Suspected $3.7M Venus Protocol Exploit Hits BNB Chain Lending Markets

Onchain and social media alerts first surfaced on March 15 when blockchain observers noticed abnormal borrowing activity tied to wallet address 0x1a35bd28efd46cfc46c2136f878777d69ae16231, which analysts say supplied a large amount of $THE tokens to Venus’ lending market. The activity was quickly flagged as a potential flash-loan or price-manipulation-style exploit.

Data visible on BscScan and Debank shows the wallet extracted approximately 20 BTCB valued near $1.43 million, 1.5 million CAKE worth about $2.18 million, and roughly 200 WBNB valued near $132,000, bringing the combined value of assets involved to roughly $3.7 million.

Community analysts said the wallet deposited millions of $THE tokens—estimates range from about 8.8 million to more than 50 million tokens—as collateral within Venus’ lending system. Because the asset has relatively low liquidity, analysts suspect the token’s price may have been temporarily inflated through coordinated trades or flash-loan activity, increasing its borrowing power within the protocol.

With the collateral valuation elevated, the address borrowed other assets, including CAKE, BTCB, and BNB. As the value of the collateral fell and the position became undercollateralized, liquidation bots began repaying portions of the debt, triggering large liquidation events across the affected markets.

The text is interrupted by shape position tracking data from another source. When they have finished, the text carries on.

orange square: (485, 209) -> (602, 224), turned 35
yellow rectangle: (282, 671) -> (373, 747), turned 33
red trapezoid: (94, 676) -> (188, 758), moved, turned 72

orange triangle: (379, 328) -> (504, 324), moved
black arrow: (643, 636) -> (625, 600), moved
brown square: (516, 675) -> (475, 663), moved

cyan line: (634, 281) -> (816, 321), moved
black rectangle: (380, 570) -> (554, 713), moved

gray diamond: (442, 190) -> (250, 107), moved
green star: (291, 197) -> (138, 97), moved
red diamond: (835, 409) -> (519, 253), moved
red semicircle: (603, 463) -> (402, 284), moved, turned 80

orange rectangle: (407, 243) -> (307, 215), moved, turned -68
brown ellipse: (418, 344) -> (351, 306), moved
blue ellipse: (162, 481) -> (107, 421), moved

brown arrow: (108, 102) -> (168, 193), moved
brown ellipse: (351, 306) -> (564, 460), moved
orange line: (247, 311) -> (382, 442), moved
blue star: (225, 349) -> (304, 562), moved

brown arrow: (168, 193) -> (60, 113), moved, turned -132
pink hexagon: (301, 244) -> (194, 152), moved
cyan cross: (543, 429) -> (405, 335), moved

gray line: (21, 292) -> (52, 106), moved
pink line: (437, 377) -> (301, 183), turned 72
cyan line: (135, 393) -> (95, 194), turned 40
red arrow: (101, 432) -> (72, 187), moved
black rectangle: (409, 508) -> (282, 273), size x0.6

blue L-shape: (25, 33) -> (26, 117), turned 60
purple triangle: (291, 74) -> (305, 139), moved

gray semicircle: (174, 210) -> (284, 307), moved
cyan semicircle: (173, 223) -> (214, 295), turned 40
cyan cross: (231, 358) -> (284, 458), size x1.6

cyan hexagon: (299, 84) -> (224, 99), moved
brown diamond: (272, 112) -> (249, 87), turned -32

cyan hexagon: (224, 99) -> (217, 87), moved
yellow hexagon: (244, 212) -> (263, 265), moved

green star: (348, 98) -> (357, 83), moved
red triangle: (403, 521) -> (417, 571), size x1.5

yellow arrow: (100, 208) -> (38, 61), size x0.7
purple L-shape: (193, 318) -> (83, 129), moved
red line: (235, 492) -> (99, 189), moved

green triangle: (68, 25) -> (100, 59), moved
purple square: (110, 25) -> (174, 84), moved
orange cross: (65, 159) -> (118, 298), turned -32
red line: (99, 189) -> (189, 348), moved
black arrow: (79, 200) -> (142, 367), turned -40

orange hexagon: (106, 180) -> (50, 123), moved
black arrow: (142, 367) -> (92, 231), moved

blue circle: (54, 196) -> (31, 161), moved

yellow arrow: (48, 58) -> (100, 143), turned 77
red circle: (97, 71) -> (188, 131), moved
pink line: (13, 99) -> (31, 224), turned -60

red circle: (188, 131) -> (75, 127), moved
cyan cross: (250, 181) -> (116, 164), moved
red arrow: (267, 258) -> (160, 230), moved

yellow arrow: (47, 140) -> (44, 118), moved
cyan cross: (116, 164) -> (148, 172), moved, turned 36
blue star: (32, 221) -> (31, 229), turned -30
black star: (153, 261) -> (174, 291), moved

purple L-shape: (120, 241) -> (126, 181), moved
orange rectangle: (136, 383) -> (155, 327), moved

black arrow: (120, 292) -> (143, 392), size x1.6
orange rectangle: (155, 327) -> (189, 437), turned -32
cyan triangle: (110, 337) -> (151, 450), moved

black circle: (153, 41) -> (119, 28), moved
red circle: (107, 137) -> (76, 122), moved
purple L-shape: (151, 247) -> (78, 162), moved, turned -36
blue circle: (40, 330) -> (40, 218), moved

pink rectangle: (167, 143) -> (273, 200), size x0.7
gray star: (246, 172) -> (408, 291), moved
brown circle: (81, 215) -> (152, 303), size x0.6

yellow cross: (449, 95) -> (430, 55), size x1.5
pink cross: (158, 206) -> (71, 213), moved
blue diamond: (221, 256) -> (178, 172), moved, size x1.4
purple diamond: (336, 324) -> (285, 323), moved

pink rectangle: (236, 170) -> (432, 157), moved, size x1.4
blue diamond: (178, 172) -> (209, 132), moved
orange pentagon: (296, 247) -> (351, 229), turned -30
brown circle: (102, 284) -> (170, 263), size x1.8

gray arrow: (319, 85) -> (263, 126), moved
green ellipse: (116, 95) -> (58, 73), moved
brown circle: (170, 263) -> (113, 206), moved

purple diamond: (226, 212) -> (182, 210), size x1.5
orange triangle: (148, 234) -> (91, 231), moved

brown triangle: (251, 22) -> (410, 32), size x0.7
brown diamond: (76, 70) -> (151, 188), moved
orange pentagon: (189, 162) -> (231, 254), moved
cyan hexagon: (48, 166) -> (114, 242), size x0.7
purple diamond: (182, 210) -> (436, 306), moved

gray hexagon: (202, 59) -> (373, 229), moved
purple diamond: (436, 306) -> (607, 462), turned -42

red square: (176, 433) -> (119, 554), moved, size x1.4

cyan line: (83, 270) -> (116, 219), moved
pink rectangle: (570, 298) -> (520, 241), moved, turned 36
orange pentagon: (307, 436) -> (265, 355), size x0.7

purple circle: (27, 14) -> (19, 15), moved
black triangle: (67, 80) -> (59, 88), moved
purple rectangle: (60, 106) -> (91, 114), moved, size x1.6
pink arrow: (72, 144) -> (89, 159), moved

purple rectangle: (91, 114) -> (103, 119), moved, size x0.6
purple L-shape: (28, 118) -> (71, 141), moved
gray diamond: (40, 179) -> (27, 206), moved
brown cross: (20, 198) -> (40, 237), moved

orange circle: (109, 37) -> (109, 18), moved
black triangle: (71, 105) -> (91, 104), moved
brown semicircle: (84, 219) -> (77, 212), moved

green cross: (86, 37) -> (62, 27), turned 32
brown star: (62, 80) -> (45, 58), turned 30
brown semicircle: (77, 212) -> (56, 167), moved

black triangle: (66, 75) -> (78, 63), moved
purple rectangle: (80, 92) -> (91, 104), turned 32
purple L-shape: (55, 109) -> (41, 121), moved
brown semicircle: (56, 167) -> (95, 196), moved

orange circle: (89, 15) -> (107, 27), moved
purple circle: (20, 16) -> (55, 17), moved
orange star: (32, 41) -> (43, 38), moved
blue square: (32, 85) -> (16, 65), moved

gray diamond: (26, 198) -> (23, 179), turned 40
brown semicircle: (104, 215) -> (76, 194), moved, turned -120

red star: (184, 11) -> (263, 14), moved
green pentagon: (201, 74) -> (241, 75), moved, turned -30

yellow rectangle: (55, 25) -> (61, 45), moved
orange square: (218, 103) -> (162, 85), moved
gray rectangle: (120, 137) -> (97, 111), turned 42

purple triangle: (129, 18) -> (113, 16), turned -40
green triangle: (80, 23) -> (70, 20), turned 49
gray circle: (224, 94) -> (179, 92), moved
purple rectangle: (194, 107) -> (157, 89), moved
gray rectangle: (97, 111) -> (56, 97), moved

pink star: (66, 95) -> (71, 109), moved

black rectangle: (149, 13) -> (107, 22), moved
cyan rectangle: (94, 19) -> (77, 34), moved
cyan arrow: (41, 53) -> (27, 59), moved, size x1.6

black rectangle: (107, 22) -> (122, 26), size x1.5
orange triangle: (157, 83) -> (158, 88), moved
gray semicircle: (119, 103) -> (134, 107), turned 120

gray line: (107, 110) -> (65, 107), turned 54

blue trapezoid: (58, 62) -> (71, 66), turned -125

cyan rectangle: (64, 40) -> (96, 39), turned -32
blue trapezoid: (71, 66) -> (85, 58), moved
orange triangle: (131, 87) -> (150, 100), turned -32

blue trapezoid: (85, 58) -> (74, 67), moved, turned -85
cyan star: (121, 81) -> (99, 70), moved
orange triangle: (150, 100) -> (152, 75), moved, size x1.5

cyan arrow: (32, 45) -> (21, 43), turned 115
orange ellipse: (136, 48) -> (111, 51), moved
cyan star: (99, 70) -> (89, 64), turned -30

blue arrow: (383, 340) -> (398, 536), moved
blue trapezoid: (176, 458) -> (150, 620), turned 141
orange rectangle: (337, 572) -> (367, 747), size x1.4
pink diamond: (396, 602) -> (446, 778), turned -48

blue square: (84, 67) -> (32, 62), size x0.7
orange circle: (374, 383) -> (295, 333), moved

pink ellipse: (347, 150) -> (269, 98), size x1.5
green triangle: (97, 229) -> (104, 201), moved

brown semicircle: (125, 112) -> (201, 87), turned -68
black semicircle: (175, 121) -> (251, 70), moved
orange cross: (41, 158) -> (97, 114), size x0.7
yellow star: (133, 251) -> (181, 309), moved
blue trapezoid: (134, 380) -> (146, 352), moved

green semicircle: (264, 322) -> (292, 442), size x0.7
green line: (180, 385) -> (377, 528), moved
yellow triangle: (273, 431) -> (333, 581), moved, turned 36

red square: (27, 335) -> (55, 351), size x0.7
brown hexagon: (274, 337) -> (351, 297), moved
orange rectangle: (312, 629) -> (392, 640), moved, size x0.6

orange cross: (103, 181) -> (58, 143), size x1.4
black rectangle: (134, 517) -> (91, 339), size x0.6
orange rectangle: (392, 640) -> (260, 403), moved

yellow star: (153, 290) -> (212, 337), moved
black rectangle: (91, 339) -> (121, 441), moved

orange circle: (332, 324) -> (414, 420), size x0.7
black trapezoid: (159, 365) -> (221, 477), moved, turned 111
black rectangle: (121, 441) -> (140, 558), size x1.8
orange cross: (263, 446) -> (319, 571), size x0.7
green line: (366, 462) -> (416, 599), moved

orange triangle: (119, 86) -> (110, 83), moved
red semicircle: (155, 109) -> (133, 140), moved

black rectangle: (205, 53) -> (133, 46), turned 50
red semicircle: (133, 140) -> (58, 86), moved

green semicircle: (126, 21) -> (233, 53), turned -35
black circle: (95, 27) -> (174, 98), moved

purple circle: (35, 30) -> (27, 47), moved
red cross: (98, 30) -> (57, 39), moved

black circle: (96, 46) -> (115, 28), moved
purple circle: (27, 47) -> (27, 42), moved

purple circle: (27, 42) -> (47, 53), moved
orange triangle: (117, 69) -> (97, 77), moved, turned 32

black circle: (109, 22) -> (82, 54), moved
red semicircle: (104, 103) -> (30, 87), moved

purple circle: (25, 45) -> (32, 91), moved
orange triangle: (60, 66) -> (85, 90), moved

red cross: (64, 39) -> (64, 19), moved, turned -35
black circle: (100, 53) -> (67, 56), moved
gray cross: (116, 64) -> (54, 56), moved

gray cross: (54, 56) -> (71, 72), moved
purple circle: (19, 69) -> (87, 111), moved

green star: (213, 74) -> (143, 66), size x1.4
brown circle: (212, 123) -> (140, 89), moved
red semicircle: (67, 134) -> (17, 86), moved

Preliminary community estimates suggest Venus may be left with roughly $1.7 million to $2 million in bad debt, largely associated with the CAKE market. Tens of millions of $THE tokens were reportedly pushed into liquidation queues as the collateral position collapsed.

Venus Protocol confirmed the incident in a statement posted on X, writing that it had identified “unusual activity involving the $THE pool” and was investigating the matter. The team said the activity appears limited to the $THE and $CAKE markets, with no evidence of a broader protocol compromise.

As of early Sunday, the suspected exploiter’s wallet remained active on BNB Chain with the extracted assets still visible onchain. Analysts note the event appears to involve manipulation of collateral mechanics rather than a direct vulnerability in the Venus smart contract code.

The timing has also drawn attention because a Venus governance proposal to remove $THE as collateral was reportedly scheduled for consideration soon. The governance process may now determine how the platform addresses the resulting bad debt or potential recovery actions.

The situation remains under investigation, and Venus has not announced a protocol-wide pause.

FAQ 🔎

• What happened on Venus Protocol?
  A wallet allegedly used large amounts of $THE token as collateral to borrow roughly $3.7 million in crypto assets before liquidations occurred.
• Which assets were involved in the Venus incident?
  Onchain data shows BTCB, CAKE, and WBNB were borrowed using $THE token as collateral.
• Was Venus Protocol hacked?
  Current analysis suggests the event involved collateral manipulation rather than a direct smart contract exploit.
• Are Venus users’ funds at risk?
  Venus stated the issue appears limited to the $THE and $CAKE markets, with no broader protocol compromise reported.